It's a SyGuS with bottom-up enumeration, observational equivalence, automatic proving and no cool acronym. Really, we tried.
pip install -r requirements.txt
(Required libraries: OrderedSet, Z3)
You can run the test cases:
python3 tests.py
You can make your own test cases by defining a grammar and giving examples:
import syntax
import synthesizer
rules_listcomp = syntax.parse(r"""
PROGRAM ::= LIST
LIST ::= [EXPR \sfor\s x\s in\s input\s if\s BEXP] # you can use \s to denote a space in a grammar
BEXP ::= EXPR RELOP EXPR # also, comments in grammars are legal!
RELOP ::= \s<=\s | \s>=\s | \s<\s | \s>\s | \s==\s | \s!=\s
EXPR ::= CONST | EXPR OP EXPR
OP ::= \s+\s | \s-\s | \s*\s
CONST ::= 0 | 1 | x
""")
examples = [([-1, 3, -2, 1], [4, 2])]
synthesizer.do_synthesis(rules_listcomp, examples, timeout=-1)
# synthesize [x + 1 for x in input if x > 0]
I tried to give a grammar specifying all legal grammars, but it got too confusing, so here are the grammar rules in writing:
- Rules are given in the format
LHS ::= RHS1 | RHS2 | ... # COMMENT
, with at least one RHS. The line comment and its preceding hash sign are optional. - There is exactly one rule with
PROGRAM
on its left-hand side.

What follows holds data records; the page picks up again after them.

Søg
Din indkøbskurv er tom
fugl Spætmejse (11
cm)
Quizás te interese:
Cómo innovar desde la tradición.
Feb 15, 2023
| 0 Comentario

There are no rules withPROGRAM
on their right-hand side clauses. - Nonterminals are the symbols on left-hand sides of rules. Nonterminals also must match the following regex:
^[_A-Z\d]*[A-Z]+[_A-Z\d]*$
. - Every token matching the above regex must appear on the LHS of at least one rule.
- Tokens are seperated by spaces, and also by the following characters:
(),[]=->.*+-/%:
. - Every token that is not a nonterminal is considered a terminal symbol, and must contain no capital letters.

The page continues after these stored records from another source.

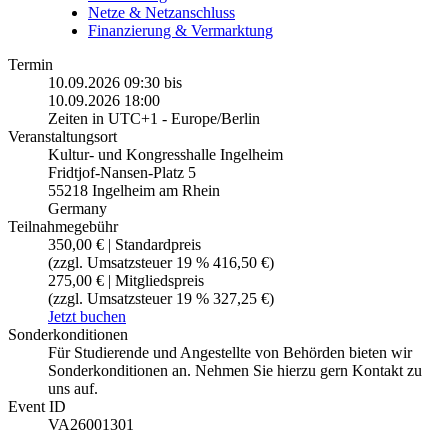
Netze & Netzanschluss
Finanzierung & Vermarktung
Termin
10.09.2026 09:30
bis
10.09.2026 18:00
Zeiten in UTC+1 - Europe/Berlin
Veranstaltungsort
Kultur- und Kongresshalle Ingelheim
Fridtjof-Nansen-Platz 5
55218 Ingelheim am Rhein
Germany
Teilnahmegebühr
350,00 € | Standardpreis
(zzgl. Umsatzsteuer 19 % 416,50 €)
275,00 € | Mitgliedspreis
(zzgl. Umsatzsteuer 19 % 327,25 €)
Jetzt buchen
Sonderkonditionen
Für Studierende und Angestellte von Behörden bieten wir
Sonderkonditionen an. Nehmen Sie hierzu gern Kontakt zu
uns auf.
Event ID
VA26001301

- You can type literal spaces and other otherwise inaccessible terms by using the following table of escapes:
{'\\s': ' ', '\\a': '->', '\\p': '|', '\\t': '\t', '\\n': '\n', 'True': '(1==1)', 'False': '(1==0)'}
Users should really only use the following functions:
syntax.parse(rules)
: Parses a grammar from a string and returns an object representing the grammar, to be passed to the synthesizer.syntax.parse_term_rewriting_rules(rules)

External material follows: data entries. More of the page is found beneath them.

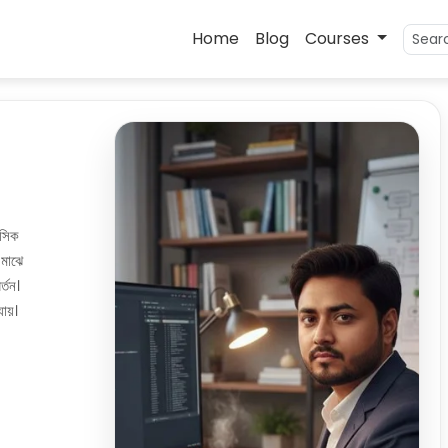
Home
Blog
Courses
াসিক
 মাঝে
্তন।
ায়।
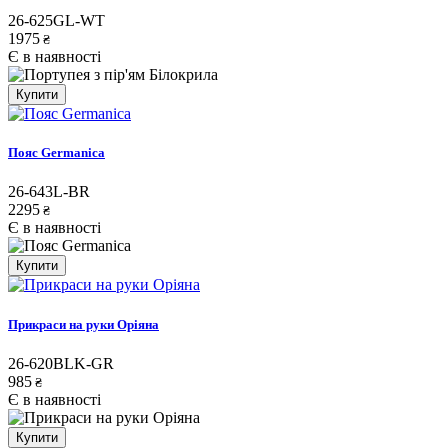
26-625GL-WT
1975
₴
Є в наявності
Купити
Пояс Germanica
26-643L-BR
2295
₴
Є в наявності
Купити
Прикраси на руки Оріяна
26-620BLK-GR
985
₴
Є в наявності
Купити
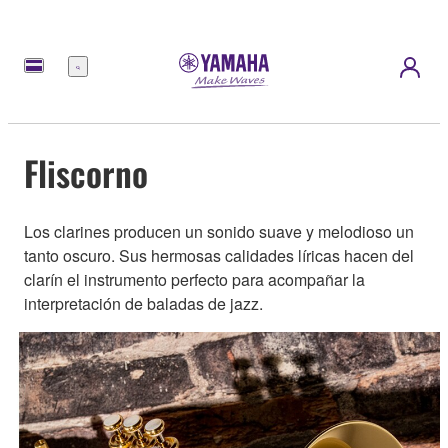
Menú
Fliscorno
Los clarines producen un sonido suave y melodioso un
tanto oscuro. Sus hermosas calidades líricas hacen del
clarín el instrumento perfecto para acompañar la
interpretación de baladas de jazz.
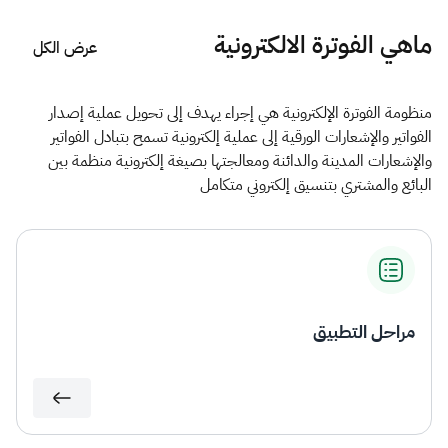
الزكاة
الجمارك
ضريبة القيمة المضافة
الإقرار الضريبي
التصرفات العقارية
ماهي الفوترة الالكترونية
عرض الكل
منظومة الفوترة الإلكترونية هي إجراء يهدف إلى تحويل عملية إصدار
الفواتير والإشعارات الورقية إلى عملية إلكترونية تسمح بتبادل الفواتير
والإشعارات المدينة والدائنة ومعالجتها بصيغة إلكترونية​​ منظمة بين
البائع والمشتري بتنسيق إلكتروني متكامل
مراحل التطبيق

: Parses a set of term rewriting rules from a string and returns an object representing the rules, to be passed to the synthesizer.- The term rewriting rules are each given in the format
LHS -> RHS
whereLHS
is a regular expression andRHS
is a string that is allowed to depend on the capturing groups\1
,\2
, etc.
- The term rewriting rules are each given in the format
synthesizer.do_synthesis(rules, examples[, timeout=60][, trs=None][, depth_limit=None])
: Accepts arules
object created bysyntax.parse
and also a list of pairsexamples
where each pair is to be understood as input and output respectively.- Returns a Python expression
e
that matches the grammar that builtrules
and such that for every(a, b)
in examples,(lambda input: e)(a) == b
evaluates toTrue
. - The synthesis will be aborted after no less than
timeout
seconds (unless the grammar ran out of words or reached the depth limit), where the default is60
and-1
can be used to disable the timeout altogether. - If
depth_limit
is notNone
, the synthesis will also be aborted after reaching the depth limit. - If
trs
is notNone
, the synthesis will use the term rewriting rules represented bytrs
. For more details, see Term Rewriting below.
- Returns a Python expression
The config is simple, really, it only contains 3 parameters:
debug
: If this option is on, the synthesizer will be very verbose. This is very helpful in debugging a grammar, however it will significantly slow down its work (sometimes by 50+%).depth_for_observational_equivalence
andprove
: Will be explained later under "Features"
The synthesizer is designed to be fast, and it is optimized for maximum speed. Significant time was spent on profiling to allow for subsecond synthesis in many cases. On my laptop, the 25 tests in the standard test suite run in 1.34 seconds.
Here are some of the features and heuristics used to optimize the synthesizer:
- Bottom-up enumeration is used as opposed to top-down enumeration.
- This BFS-like approach allows expressions to be constructed by depth, prioritizing simpler expressions and making sure they are ruled out before continuing to more complex expressions.
- BUE ensures that all rules are used because when we must exhaust all options for expressions of depth
d
before continuing to expressions of depthd + 1
. - The detection of ground expressions is enhanced from classical BUE - a terminal
e
is considered ground for nonterminalT
if there are nonterminalsT1
, ...,Tn
such that there are rulesT -> T1
, ...,Tn-1->Tn
,Tn -> e
. This is like reverse short-circuiting. - Enumeration is done iteratively without recursion in an attempt to reduce overhead.
- BUE allows for the use of observational equivalence.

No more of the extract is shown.